Sekarang adalah masa transisi dari semester genap ke ganjil. Mahasiswa mulai sibuk mengurus berkas kuliah miliknya. Membayar Uang Kuliah Tunggal (UKT), mengurus Kartu Rencana Studi (KRS), berkas beasiswa, sampai pada berkas Kuliah Kerja Nyata (KKN), semuanya harus diurus di waktu yang hampir bersamaan. Tak pernah kulihat mahasiswa lebih sibuk dari yang sekarang.
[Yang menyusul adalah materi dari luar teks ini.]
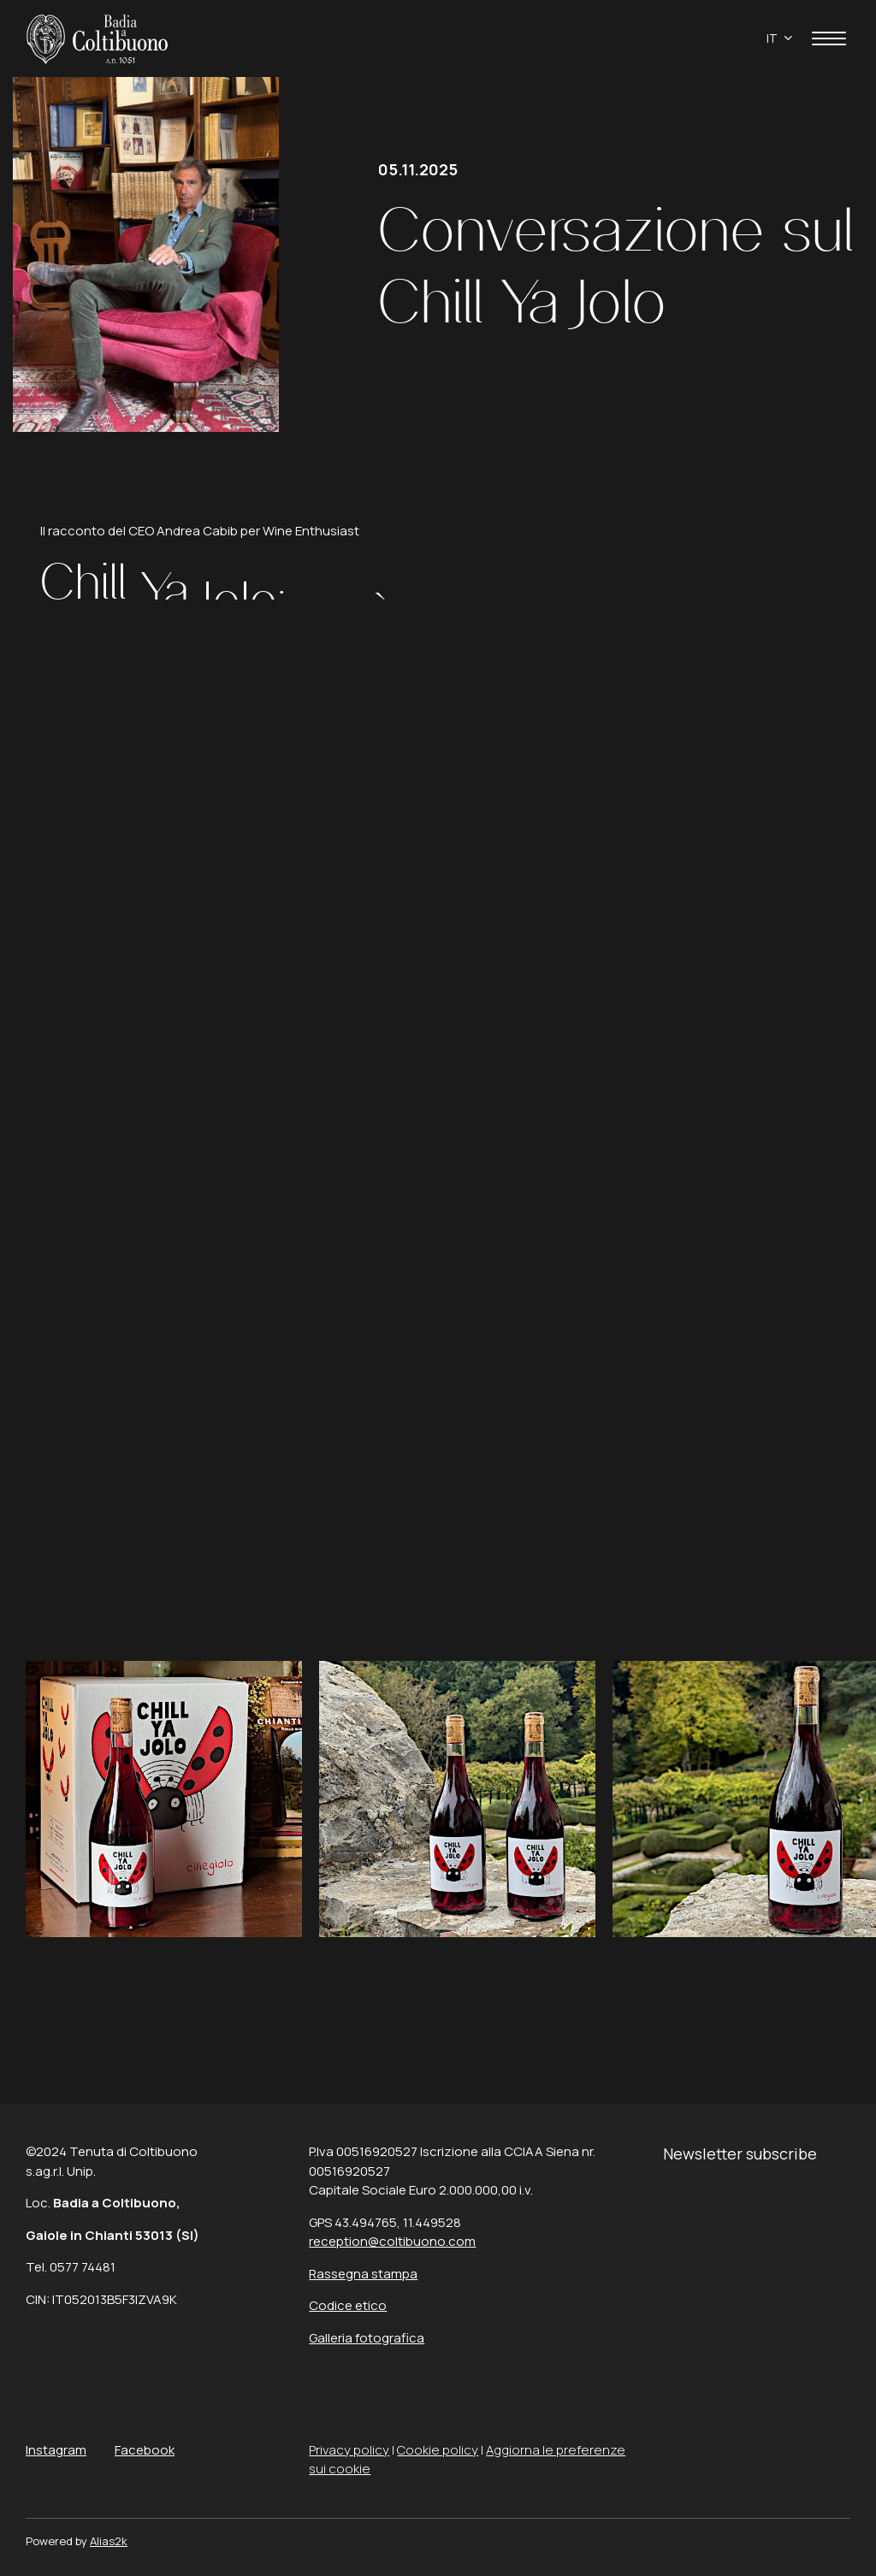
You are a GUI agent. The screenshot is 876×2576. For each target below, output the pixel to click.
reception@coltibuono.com (392, 2241)
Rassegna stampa (363, 2274)
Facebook (145, 2450)
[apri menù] (829, 41)
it (772, 38)
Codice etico (348, 2305)
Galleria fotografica (366, 2338)
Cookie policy (437, 2450)
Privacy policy (349, 2450)
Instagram (56, 2450)
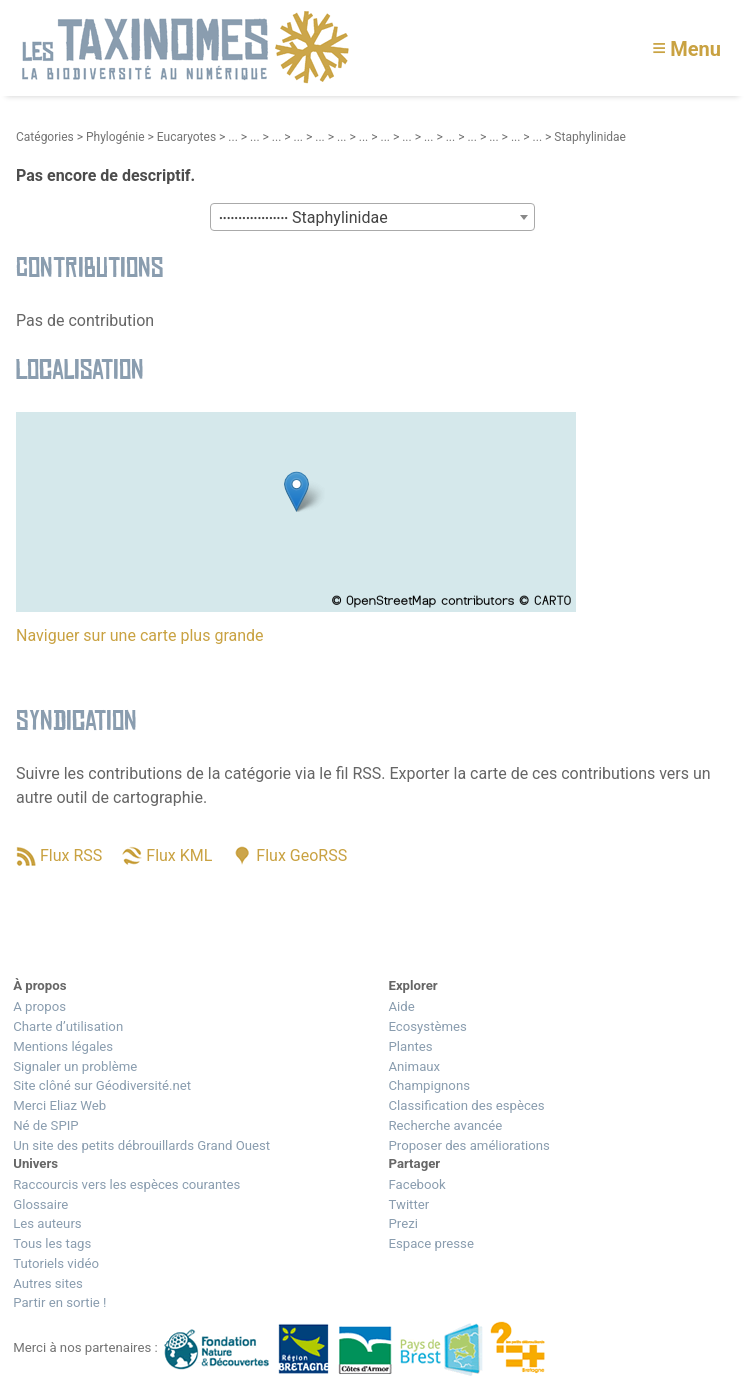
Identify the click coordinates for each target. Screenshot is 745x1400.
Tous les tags (52, 1243)
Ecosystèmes (427, 1026)
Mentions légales (63, 1046)
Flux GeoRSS (301, 855)
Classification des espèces (466, 1105)
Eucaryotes (186, 137)
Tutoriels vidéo (56, 1263)
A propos (39, 1006)
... (233, 137)
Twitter (408, 1204)
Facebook (416, 1184)
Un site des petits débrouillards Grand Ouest (141, 1145)
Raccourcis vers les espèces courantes (126, 1184)
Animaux (414, 1066)
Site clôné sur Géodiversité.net (102, 1085)
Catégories (45, 137)
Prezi (402, 1223)
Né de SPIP (45, 1125)
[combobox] (372, 217)
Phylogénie (115, 137)
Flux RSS (71, 855)
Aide (401, 1006)
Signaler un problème (75, 1066)
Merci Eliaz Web (59, 1105)
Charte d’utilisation (68, 1026)
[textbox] (372, 218)
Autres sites (48, 1283)
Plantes (410, 1046)
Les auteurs (47, 1223)
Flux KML (179, 855)
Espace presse (430, 1243)
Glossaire (40, 1204)
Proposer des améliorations (468, 1145)
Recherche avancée (445, 1125)
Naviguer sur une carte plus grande (140, 635)
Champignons (429, 1085)
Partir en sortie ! (59, 1302)
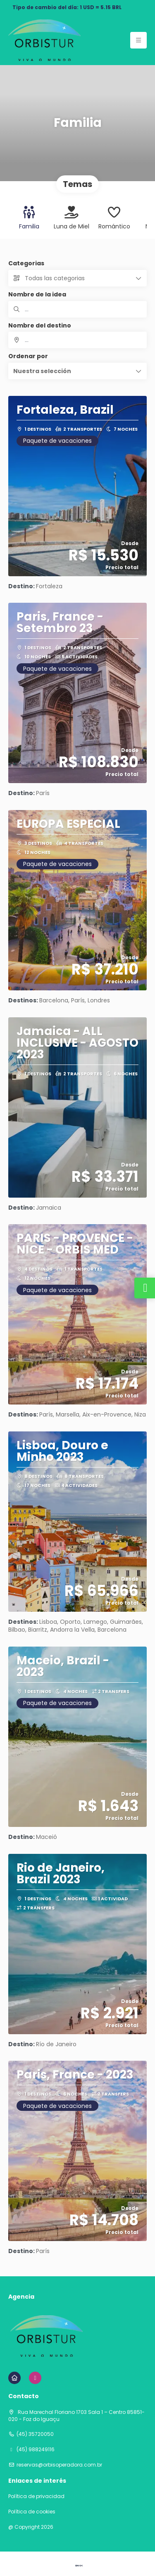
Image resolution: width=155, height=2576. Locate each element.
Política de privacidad (36, 2496)
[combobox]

Kunyalakan vespa biru milikku­‒Vebi‒dan bergegas menuju kampus yang jaraknya hanya setengah kilometer dari rumah tinggalku bersama Fian, Limun, dan Malin. Pagi ini terasa sedikit berbeda, sedikit lebih dingin. Mungkin karena sekarang musim kemarau dan embun lebih banyak dari biasanya. Ahh, setidaknya burung kecil menari di sepanjang jalan yang kulalui pertanda bahwa suhu udara mulai hangat. Hamparan sawah di sepanjang tepi jalan yang kulalui ke kampus juga menceritakan kisahnya tersendiri. Mereka bercerita tentang kisah pilu petani lokal menghadapi dunia. Melawan pemotongan subsidi pupuk dan bibit, serta kapitalis asing yang ingin menjadikan sawah mereka menjadi pusat perbelanjaan dan perumahan. Mereka benar-benar gentar, dalam kepungan mafia kapitalistik itu.  

Aku berhenti di depan Fakultas Ekonomi tepat di tempat parkir. Kulihat si kecil Fian berlari dengan tertatih-tatih. Dia menghampiriku lalu berbicara sangat cepat macam komentator sepakbola ketika gol sedang terjadi. Hanya bedanya, komentator sepakbola tidaklah gagap seperti Fian.

“Gawat! Gawat, Lam!”

“Gawat? Gawat kenapa, Fi?”

“It.., it.., itu lohh!”

“Aduh! Kasih jelas, tarik napas baru bicara!”

 “Limun! Limun terancam cuti perkulihan semester ini!”